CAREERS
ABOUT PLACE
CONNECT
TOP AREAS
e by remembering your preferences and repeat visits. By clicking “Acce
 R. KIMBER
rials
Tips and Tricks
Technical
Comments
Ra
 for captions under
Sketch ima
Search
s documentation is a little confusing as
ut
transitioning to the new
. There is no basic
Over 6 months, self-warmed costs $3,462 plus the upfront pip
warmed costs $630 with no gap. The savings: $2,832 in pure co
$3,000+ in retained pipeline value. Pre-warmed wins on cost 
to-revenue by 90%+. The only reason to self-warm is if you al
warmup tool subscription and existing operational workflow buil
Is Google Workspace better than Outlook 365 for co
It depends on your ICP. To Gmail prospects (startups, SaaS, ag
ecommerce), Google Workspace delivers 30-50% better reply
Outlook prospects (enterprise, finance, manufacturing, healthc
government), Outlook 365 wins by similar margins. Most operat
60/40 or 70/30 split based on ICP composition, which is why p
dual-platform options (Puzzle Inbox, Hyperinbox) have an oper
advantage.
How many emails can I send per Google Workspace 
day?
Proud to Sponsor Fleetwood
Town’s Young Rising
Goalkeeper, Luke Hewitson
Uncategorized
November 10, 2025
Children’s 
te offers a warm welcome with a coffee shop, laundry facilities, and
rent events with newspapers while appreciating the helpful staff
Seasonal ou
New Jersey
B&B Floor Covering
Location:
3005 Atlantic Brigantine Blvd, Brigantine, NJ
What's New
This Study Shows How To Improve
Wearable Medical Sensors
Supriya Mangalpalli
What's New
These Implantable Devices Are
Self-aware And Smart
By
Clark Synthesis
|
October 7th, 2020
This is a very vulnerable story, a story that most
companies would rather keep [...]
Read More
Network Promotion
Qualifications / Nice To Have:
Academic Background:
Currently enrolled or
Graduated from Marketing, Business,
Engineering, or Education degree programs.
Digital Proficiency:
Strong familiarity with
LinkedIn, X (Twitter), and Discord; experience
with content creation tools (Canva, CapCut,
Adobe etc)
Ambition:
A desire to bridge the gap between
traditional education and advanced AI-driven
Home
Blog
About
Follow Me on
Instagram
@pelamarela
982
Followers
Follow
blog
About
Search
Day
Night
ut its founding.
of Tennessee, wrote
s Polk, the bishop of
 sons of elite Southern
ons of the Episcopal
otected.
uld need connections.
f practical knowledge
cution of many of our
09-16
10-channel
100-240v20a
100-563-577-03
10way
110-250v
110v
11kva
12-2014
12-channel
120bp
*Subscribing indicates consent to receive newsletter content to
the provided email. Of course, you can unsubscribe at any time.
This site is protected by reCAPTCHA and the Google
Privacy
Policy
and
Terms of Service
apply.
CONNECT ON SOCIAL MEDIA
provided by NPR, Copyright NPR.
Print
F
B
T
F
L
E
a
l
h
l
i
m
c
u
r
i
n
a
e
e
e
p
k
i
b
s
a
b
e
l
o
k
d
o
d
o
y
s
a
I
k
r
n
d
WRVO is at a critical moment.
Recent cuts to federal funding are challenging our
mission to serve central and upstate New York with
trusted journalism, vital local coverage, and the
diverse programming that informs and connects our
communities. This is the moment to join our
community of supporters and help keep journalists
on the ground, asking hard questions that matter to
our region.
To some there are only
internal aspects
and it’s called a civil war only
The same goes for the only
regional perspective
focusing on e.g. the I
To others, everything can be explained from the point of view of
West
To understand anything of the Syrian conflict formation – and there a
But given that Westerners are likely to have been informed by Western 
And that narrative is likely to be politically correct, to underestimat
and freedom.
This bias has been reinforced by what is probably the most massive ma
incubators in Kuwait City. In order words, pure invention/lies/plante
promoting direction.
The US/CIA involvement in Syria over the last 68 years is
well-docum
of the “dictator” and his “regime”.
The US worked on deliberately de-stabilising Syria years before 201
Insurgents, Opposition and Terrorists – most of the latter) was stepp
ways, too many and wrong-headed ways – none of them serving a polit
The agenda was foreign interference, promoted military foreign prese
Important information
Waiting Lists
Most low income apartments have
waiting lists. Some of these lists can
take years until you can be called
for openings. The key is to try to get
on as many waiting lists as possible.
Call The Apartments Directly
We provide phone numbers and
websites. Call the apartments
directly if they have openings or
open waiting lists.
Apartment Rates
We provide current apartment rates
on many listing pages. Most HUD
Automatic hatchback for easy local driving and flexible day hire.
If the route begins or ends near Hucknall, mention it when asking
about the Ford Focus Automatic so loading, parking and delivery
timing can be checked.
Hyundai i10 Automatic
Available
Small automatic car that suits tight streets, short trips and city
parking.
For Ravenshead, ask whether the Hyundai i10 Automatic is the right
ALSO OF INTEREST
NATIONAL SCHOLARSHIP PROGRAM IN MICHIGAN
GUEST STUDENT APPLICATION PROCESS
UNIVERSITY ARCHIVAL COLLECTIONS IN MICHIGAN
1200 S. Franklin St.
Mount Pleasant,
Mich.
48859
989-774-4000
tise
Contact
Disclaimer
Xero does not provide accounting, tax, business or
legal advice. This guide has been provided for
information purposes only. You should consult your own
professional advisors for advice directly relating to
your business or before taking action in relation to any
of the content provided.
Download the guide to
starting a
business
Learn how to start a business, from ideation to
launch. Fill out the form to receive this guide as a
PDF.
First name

Exercise:
Only lines holding the word "parking" are wanted; list them all from the material.

Answer to this problem:
about the Ford Focus Automatic so loading, parking and delivery
parking.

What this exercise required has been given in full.